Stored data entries
====

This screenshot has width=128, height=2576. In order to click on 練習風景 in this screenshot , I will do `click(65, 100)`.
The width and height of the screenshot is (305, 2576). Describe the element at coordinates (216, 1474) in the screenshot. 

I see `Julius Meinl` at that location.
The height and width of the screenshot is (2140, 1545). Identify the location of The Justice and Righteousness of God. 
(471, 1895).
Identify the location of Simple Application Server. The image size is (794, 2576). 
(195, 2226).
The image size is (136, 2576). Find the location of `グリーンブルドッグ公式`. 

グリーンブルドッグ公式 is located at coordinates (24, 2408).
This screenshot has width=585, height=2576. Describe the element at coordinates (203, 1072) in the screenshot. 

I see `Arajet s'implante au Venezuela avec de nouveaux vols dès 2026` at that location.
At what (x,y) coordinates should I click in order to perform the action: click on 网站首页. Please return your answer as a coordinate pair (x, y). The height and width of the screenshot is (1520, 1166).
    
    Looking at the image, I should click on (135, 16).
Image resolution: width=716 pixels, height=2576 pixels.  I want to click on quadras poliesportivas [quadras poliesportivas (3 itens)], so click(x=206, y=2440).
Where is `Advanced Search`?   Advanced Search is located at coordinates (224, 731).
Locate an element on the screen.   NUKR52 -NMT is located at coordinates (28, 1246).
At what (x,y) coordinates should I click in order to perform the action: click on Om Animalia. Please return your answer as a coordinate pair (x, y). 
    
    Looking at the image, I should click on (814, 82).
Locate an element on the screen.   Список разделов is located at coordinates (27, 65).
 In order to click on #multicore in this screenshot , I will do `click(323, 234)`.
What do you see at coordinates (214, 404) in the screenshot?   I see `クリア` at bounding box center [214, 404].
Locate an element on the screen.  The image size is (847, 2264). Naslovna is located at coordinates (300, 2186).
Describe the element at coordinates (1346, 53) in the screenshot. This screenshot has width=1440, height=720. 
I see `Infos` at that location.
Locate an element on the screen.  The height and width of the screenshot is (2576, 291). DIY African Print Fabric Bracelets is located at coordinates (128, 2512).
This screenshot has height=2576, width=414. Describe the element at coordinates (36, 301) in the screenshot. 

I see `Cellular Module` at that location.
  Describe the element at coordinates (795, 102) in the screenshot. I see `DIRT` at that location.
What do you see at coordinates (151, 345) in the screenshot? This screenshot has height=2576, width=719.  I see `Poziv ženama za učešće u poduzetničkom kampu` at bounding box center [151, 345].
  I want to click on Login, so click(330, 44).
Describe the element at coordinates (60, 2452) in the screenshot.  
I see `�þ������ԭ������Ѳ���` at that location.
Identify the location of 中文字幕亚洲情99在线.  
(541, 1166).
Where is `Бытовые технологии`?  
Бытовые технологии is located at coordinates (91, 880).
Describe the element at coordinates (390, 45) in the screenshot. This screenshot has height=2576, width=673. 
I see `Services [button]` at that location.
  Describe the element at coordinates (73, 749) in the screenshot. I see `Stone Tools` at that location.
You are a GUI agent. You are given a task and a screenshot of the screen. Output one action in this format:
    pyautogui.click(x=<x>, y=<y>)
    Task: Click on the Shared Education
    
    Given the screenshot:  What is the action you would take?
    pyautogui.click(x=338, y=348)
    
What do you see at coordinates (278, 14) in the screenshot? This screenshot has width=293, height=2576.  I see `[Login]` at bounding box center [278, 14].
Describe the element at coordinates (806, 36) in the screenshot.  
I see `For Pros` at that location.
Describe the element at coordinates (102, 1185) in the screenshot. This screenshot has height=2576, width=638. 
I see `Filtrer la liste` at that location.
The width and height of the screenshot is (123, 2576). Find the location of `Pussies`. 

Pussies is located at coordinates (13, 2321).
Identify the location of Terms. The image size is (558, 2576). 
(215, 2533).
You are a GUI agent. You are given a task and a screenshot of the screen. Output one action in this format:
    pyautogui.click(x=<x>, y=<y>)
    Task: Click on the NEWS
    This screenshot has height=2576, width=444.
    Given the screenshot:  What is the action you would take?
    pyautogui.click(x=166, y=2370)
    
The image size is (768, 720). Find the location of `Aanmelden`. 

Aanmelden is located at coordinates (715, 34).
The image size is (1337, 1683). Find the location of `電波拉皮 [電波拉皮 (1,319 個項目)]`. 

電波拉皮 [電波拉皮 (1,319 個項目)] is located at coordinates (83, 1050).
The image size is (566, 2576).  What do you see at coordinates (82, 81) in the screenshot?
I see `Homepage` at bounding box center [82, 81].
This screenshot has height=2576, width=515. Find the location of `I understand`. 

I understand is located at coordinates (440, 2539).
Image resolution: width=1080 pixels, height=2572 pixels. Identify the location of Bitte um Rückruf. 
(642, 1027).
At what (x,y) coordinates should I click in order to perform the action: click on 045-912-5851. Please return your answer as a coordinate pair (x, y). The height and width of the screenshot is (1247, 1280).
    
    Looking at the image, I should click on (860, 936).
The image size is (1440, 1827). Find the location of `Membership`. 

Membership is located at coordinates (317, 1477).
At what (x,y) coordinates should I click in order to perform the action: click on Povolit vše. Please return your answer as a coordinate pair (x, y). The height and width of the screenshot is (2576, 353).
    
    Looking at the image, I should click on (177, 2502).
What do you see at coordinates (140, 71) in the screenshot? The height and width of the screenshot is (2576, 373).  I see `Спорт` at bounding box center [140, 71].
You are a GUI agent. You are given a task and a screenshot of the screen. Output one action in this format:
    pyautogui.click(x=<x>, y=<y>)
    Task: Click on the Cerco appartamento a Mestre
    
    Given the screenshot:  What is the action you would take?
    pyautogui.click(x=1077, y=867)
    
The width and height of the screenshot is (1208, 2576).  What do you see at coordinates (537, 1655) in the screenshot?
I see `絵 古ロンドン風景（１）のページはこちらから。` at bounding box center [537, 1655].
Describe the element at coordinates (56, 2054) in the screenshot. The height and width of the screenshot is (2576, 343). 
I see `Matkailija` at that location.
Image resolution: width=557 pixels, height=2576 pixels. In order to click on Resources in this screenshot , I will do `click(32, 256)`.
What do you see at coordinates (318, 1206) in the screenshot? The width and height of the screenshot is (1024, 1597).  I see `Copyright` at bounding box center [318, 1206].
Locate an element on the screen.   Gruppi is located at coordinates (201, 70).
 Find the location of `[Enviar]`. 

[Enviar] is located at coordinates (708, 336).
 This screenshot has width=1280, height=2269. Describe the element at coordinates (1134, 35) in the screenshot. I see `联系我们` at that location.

====

(Requirement):
Your task is to extract all of the records exactly.

(Exercise output):
This screenshot has width=128, height=2576. In order to click on 練習風景 in this screenshot , I will do `click(65, 100)`.
The width and height of the screenshot is (305, 2576). Describe the element at coordinates (216, 1474) in the screenshot. 

I see `Julius Meinl` at that location.
The height and width of the screenshot is (2140, 1545). Identify the location of The Justice and Righteousness of God. 
(471, 1895).
Identify the location of Simple Application Server. The image size is (794, 2576). 
(195, 2226).
The image size is (136, 2576). Find the location of `グリーンブルドッグ公式`. 

グリーンブルドッグ公式 is located at coordinates (24, 2408).
This screenshot has width=585, height=2576. Describe the element at coordinates (203, 1072) in the screenshot. 

I see `Arajet s'implante au Venezuela avec de nouveaux vols dès 2026` at that location.
At what (x,y) coordinates should I click in order to perform the action: click on 网站首页. Please return your answer as a coordinate pair (x, y). The height and width of the screenshot is (1520, 1166).
    
    Looking at the image, I should click on (135, 16).
Image resolution: width=716 pixels, height=2576 pixels.  I want to click on quadras poliesportivas [quadras poliesportivas (3 itens)], so click(x=206, y=2440).
Where is `Advanced Search`?   Advanced Search is located at coordinates (224, 731).
Locate an element on the screen.   NUKR52 -NMT is located at coordinates (28, 1246).
At what (x,y) coordinates should I click in order to perform the action: click on Om Animalia. Please return your answer as a coordinate pair (x, y). 
    
    Looking at the image, I should click on (814, 82).
Locate an element on the screen.   Список разделов is located at coordinates (27, 65).
 In order to click on #multicore in this screenshot , I will do `click(323, 234)`.
What do you see at coordinates (214, 404) in the screenshot?   I see `クリア` at bounding box center [214, 404].
Locate an element on the screen.  The image size is (847, 2264). Naslovna is located at coordinates (300, 2186).
Describe the element at coordinates (1346, 53) in the screenshot. This screenshot has width=1440, height=720. 
I see `Infos` at that location.
Locate an element on the screen.  The height and width of the screenshot is (2576, 291). DIY African Print Fabric Bracelets is located at coordinates (128, 2512).
This screenshot has height=2576, width=414. Describe the element at coordinates (36, 301) in the screenshot. 

I see `Cellular Module` at that location.
  Describe the element at coordinates (795, 102) in the screenshot. I see `DIRT` at that location.
What do you see at coordinates (151, 345) in the screenshot? This screenshot has height=2576, width=719.  I see `Poziv ženama za učešće u poduzetničkom kampu` at bounding box center [151, 345].
  I want to click on Login, so click(330, 44).
Describe the element at coordinates (60, 2452) in the screenshot.  
I see `�þ������ԭ������Ѳ���` at that location.
Identify the location of 中文字幕亚洲情99在线.  
(541, 1166).
Where is `Бытовые технологии`?  
Бытовые технологии is located at coordinates (91, 880).
Describe the element at coordinates (390, 45) in the screenshot. This screenshot has height=2576, width=673. 
I see `Services [button]` at that location.
  Describe the element at coordinates (73, 749) in the screenshot. I see `Stone Tools` at that location.
You are a GUI agent. You are given a task and a screenshot of the screen. Output one action in this format:
    pyautogui.click(x=<x>, y=<y>)
    Task: Click on the Shared Education
    
    Given the screenshot:  What is the action you would take?
    pyautogui.click(x=338, y=348)
    
What do you see at coordinates (278, 14) in the screenshot? This screenshot has width=293, height=2576.  I see `[Login]` at bounding box center [278, 14].
Describe the element at coordinates (806, 36) in the screenshot.  
I see `For Pros` at that location.
Describe the element at coordinates (102, 1185) in the screenshot. This screenshot has height=2576, width=638. 
I see `Filtrer la liste` at that location.
The width and height of the screenshot is (123, 2576). Find the location of `Pussies`. 

Pussies is located at coordinates (13, 2321).
Identify the location of Terms. The image size is (558, 2576). 
(215, 2533).
You are a GUI agent. You are given a task and a screenshot of the screen. Output one action in this format:
    pyautogui.click(x=<x>, y=<y>)
    Task: Click on the NEWS
    This screenshot has height=2576, width=444.
    Given the screenshot:  What is the action you would take?
    pyautogui.click(x=166, y=2370)
    
The image size is (768, 720). Find the location of `Aanmelden`. 

Aanmelden is located at coordinates (715, 34).
The image size is (1337, 1683). Find the location of `電波拉皮 [電波拉皮 (1,319 個項目)]`. 

電波拉皮 [電波拉皮 (1,319 個項目)] is located at coordinates (83, 1050).
The image size is (566, 2576).  What do you see at coordinates (82, 81) in the screenshot?
I see `Homepage` at bounding box center [82, 81].
This screenshot has height=2576, width=515. Find the location of `I understand`. 

I understand is located at coordinates (440, 2539).
Image resolution: width=1080 pixels, height=2572 pixels. Identify the location of Bitte um Rückruf. 
(642, 1027).
At what (x,y) coordinates should I click in order to perform the action: click on 045-912-5851. Please return your answer as a coordinate pair (x, y). The height and width of the screenshot is (1247, 1280).
    
    Looking at the image, I should click on (860, 936).
The image size is (1440, 1827). Find the location of `Membership`. 

Membership is located at coordinates (317, 1477).
At what (x,y) coordinates should I click in order to perform the action: click on Povolit vše. Please return your answer as a coordinate pair (x, y). The height and width of the screenshot is (2576, 353).
    
    Looking at the image, I should click on (177, 2502).
What do you see at coordinates (140, 71) in the screenshot? The height and width of the screenshot is (2576, 373).  I see `Спорт` at bounding box center [140, 71].
You are a GUI agent. You are given a task and a screenshot of the screen. Output one action in this format:
    pyautogui.click(x=<x>, y=<y>)
    Task: Click on the Cerco appartamento a Mestre
    
    Given the screenshot:  What is the action you would take?
    pyautogui.click(x=1077, y=867)
    
The width and height of the screenshot is (1208, 2576).  What do you see at coordinates (537, 1655) in the screenshot?
I see `絵 古ロンドン風景（１）のページはこちらから。` at bounding box center [537, 1655].
Describe the element at coordinates (56, 2054) in the screenshot. The height and width of the screenshot is (2576, 343). 
I see `Matkailija` at that location.
Image resolution: width=557 pixels, height=2576 pixels. In order to click on Resources in this screenshot , I will do `click(32, 256)`.
What do you see at coordinates (318, 1206) in the screenshot? The width and height of the screenshot is (1024, 1597).  I see `Copyright` at bounding box center [318, 1206].
Locate an element on the screen.   Gruppi is located at coordinates (201, 70).
 Find the location of `[Enviar]`. 

[Enviar] is located at coordinates (708, 336).
 This screenshot has width=1280, height=2269. Describe the element at coordinates (1134, 35) in the screenshot. I see `联系我们` at that location.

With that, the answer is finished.